===== The records =====
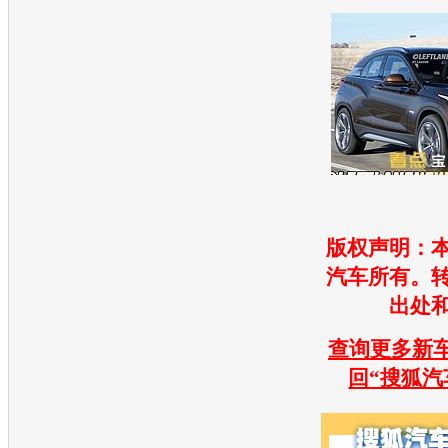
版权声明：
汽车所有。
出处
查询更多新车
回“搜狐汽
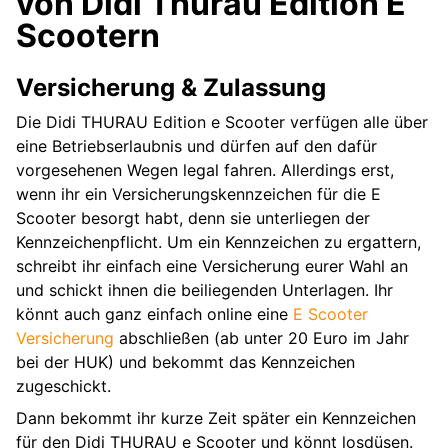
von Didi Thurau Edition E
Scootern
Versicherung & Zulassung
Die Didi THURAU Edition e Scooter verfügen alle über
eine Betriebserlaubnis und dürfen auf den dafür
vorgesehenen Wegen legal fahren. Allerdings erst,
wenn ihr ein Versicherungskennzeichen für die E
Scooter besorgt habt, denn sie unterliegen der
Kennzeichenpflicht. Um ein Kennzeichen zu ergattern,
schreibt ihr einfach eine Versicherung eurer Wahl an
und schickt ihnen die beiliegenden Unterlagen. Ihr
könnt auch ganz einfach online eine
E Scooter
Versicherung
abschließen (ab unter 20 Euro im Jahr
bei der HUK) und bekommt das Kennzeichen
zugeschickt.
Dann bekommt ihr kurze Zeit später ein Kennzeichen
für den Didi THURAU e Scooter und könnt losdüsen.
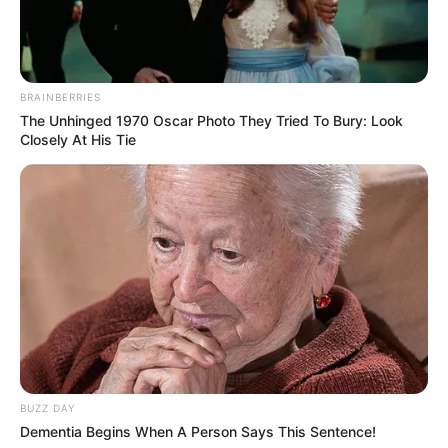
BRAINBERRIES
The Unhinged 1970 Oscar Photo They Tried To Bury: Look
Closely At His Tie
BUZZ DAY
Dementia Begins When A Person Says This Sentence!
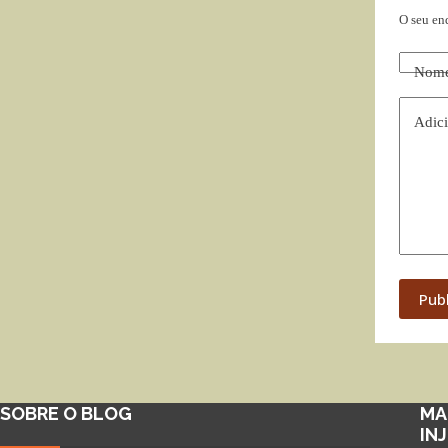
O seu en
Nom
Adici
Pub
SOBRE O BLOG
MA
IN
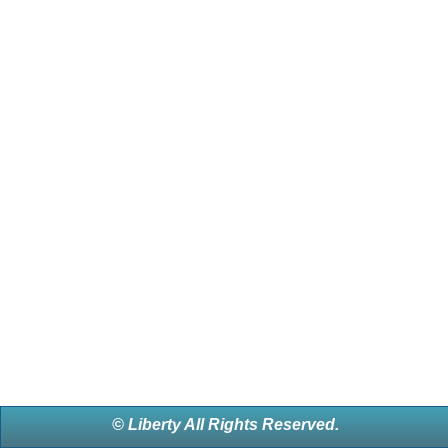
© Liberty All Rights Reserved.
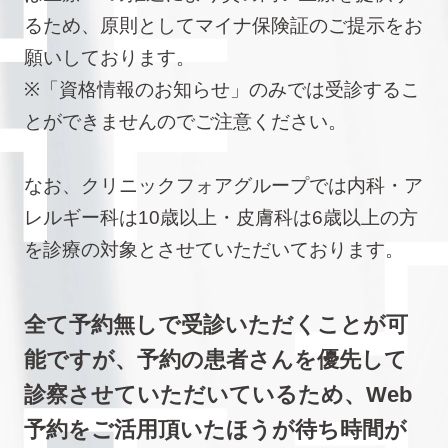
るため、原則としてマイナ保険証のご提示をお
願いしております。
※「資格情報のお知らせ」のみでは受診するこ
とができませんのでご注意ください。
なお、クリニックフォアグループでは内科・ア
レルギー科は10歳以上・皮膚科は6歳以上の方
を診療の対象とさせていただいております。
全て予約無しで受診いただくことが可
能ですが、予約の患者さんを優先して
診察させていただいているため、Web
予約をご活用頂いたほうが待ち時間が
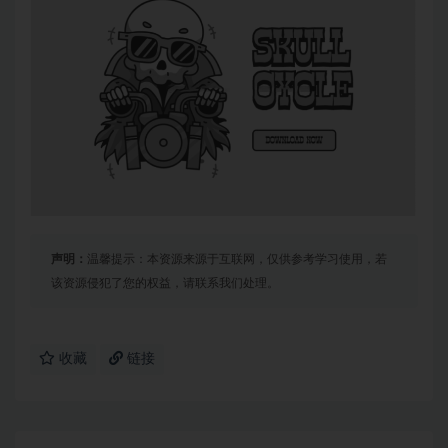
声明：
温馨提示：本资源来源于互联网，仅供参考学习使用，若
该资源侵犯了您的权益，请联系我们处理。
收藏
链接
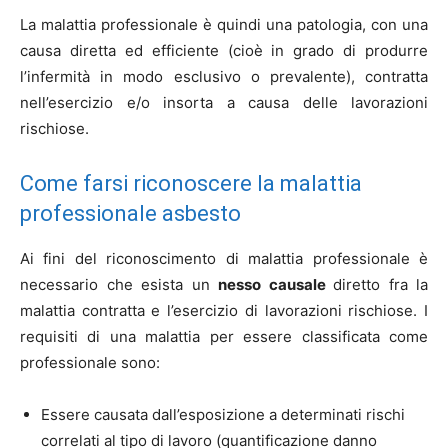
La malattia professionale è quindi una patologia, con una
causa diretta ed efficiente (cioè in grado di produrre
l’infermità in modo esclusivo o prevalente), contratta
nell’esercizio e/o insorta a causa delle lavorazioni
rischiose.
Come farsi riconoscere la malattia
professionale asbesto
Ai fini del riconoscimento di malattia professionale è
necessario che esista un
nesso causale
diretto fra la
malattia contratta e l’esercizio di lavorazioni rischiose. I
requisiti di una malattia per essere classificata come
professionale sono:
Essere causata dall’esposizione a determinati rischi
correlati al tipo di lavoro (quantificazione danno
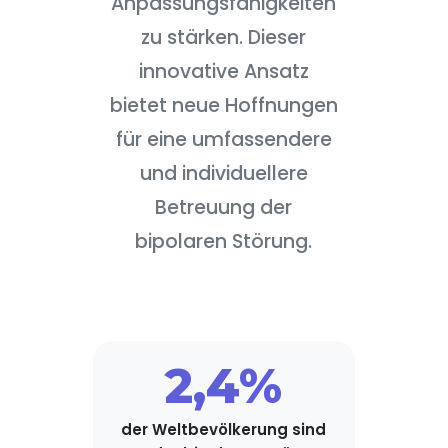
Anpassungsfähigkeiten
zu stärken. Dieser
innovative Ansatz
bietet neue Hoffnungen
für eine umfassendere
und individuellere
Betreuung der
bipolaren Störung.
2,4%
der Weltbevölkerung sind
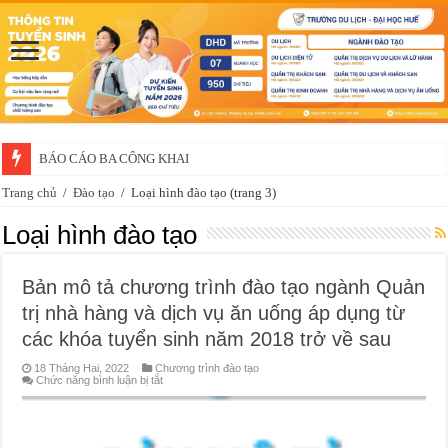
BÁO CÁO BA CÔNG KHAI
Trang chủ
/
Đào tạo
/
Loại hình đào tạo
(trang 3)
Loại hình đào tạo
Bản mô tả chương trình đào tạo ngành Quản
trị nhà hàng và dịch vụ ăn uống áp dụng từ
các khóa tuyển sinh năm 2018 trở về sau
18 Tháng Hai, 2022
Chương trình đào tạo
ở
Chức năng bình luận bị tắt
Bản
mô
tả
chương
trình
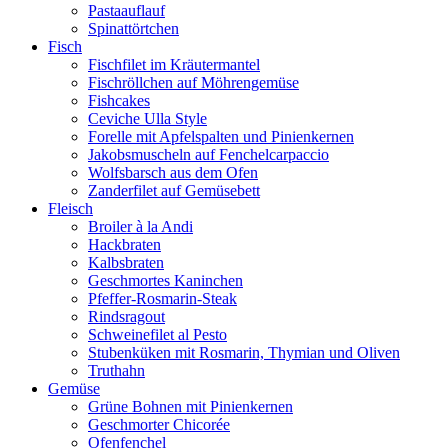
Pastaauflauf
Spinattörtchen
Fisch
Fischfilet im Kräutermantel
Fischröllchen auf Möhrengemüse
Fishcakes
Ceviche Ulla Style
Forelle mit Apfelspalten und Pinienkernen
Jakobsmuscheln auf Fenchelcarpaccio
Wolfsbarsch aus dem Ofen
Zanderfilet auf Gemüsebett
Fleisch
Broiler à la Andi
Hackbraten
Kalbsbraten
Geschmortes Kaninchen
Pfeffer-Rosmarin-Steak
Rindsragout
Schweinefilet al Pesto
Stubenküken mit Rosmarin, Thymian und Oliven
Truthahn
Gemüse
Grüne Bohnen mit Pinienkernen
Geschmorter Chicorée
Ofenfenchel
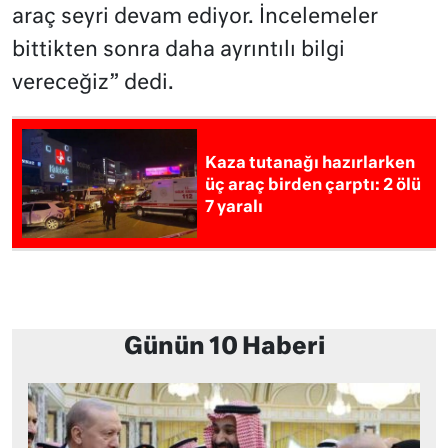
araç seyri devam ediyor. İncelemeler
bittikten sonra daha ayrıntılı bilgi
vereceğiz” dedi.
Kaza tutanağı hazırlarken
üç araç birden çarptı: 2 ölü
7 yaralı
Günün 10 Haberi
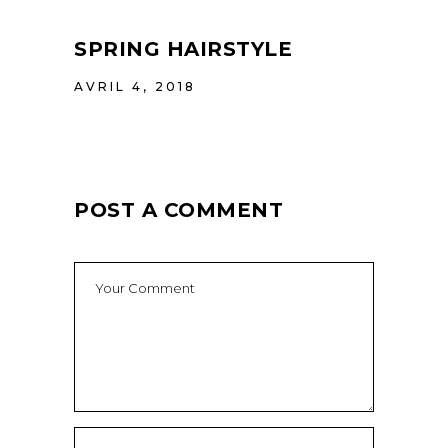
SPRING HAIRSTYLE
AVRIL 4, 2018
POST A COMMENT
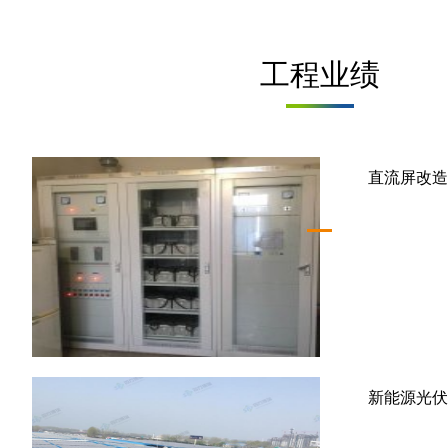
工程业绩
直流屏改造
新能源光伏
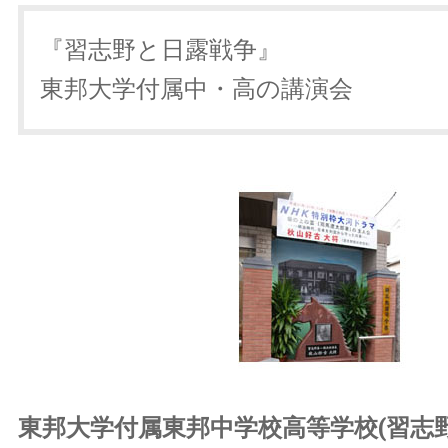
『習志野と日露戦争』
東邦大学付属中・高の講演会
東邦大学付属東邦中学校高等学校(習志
=====
[What is required]:
Beginning at the line that has "malattia contratta e" and ending at the line that has "Anpassungsfähigkeiten", restate the listing above word for word, pictures left out.

[Exercise answer]:
malattia contratta e l’esercizio di lavorazioni rischiose. I
requisiti di una malattia per essere classificata come
professionale sono:
Essere causata dall’esposizione a determinati rischi
correlati al tipo di lavoro (quantificazione danno
Anpassungsfähigkeiten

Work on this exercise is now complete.